| HN Mirror

Y	Hacker News new \| ask \| show \| jobs


	by dfox 5042 days ago
	GPUs are primarily designed to be good for graphics, which implies completely different internal architecture. While GPUs have some graphics-oriented functional units the main factor is that all these cores have to access pretty large chunk of shared memory (textures, frame buffer...) and do that uniformly fast (and also support some weird addressing modes and access patterns). I suspect, that large part of die area of modern GPU is interconnect and that there really are few very wide cores (something like VLIW+SIMD+ possibly UltraSparcIV style hyperthreading, but that can be faked by compiler given sufficiently large register set) that are made to look like large amount of simple cores by magic in compiler (which seems consistent with CUDA programming model). So: you can get large amounts of performance with simple architecture, but only for some problems, with graphics not being in set of these problems.

1 comments

DeepDuh 5042 days ago

Sorry, but I have to correct a little bit here. Today's GPUs are

- not simple SIMD. NVIDIA calls it SIMT (single instruction multiple thread), mostly since you can branch a subset of them, so for the programmer it does feel somewhat like threads.

- not just optimized for Graphics anymore. E.g. since Fermi, the Tesla cards have DP performance = 50% of SP - which has been specifically introduced for HPC purposes. They have also constantly improved the schedulers to go more into general purpose computing, e.g. Kepler 2 seems to support arbitrary call graphs on the device. Again, that's useless for graphics.

- suitable for pretty much all stencil computations. Even for heavily bandwidth bounded problems GPUs are generally ahead of CPUs since they have very high memory bandwidth. The performance estimate I use for my master thesis comes out at 5x for Fermi over six core Westmere Xeon for bandwidth bounded and 7.5x for computationally bounded problems.

HPC is all about performance per dollar, performance per watt - and (sadly) sometimes linpack results because some institution wants to be in the top of some arbitrary list. In all of these aspects GPUs come out ahead of x86, which has been very dominant since the 90ies. Which is why GPUs are now in 4 of the top 20 systems - each of those are hundreds of millions of dollars in investments. That wouldn't be done if they weren't suitable for most computational problems.

dfox 5042 days ago

My point is that GPUs have significantly different architecture from most of these "many cores on a chip" designs. Original reason for that was clearly that such architecture was necessary for graphics, coincidentally it works better for many interesting HPC workloads.
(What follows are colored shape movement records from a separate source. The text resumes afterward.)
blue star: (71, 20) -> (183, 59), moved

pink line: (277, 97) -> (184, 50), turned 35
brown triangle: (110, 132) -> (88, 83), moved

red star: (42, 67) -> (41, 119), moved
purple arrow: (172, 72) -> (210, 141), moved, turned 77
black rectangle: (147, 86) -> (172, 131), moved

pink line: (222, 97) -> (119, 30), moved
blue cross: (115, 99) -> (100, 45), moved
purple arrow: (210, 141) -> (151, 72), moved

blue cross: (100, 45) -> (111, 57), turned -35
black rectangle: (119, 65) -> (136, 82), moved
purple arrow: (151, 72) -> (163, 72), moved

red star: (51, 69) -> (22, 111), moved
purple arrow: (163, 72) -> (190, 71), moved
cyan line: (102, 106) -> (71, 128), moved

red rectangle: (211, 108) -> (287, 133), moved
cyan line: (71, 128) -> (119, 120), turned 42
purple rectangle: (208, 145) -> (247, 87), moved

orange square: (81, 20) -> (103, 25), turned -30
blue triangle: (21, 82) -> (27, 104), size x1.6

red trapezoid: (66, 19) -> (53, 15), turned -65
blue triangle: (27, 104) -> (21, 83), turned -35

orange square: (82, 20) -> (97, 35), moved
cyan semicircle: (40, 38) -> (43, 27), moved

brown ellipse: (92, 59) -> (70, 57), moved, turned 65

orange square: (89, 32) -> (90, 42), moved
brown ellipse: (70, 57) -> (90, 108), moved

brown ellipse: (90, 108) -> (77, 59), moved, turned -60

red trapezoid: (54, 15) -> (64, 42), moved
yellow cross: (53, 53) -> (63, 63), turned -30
It's clear that manufacturers are introducing technologies that are not required for graphics, but they cannot be expected to do modifications that will make their GPUs unusable for graphics.

And as for SIMD/SIMT, I mentioned SIMD mostly in relation to operations on short vectors done by one thread, which is mostly irrelevant to overall architecture of the core, as it can very well be implemented by pure combinational logic in one cycle given enough space. My mental model of how modern GPU core (physical, not logical) actually works is essentially some kind of simplistic RISC/VLIW design with large amounts of registers with compiler and or hardware interleaving instructions of multiple threads into one pipeline, which may or may not be how it actually works but it looks probable to me.

In my opinion most of chips like Epiphany IV or XMOS or whatever, in contrast to GPUs, are useful for only limited classes of workloads as they tend to be memory starved.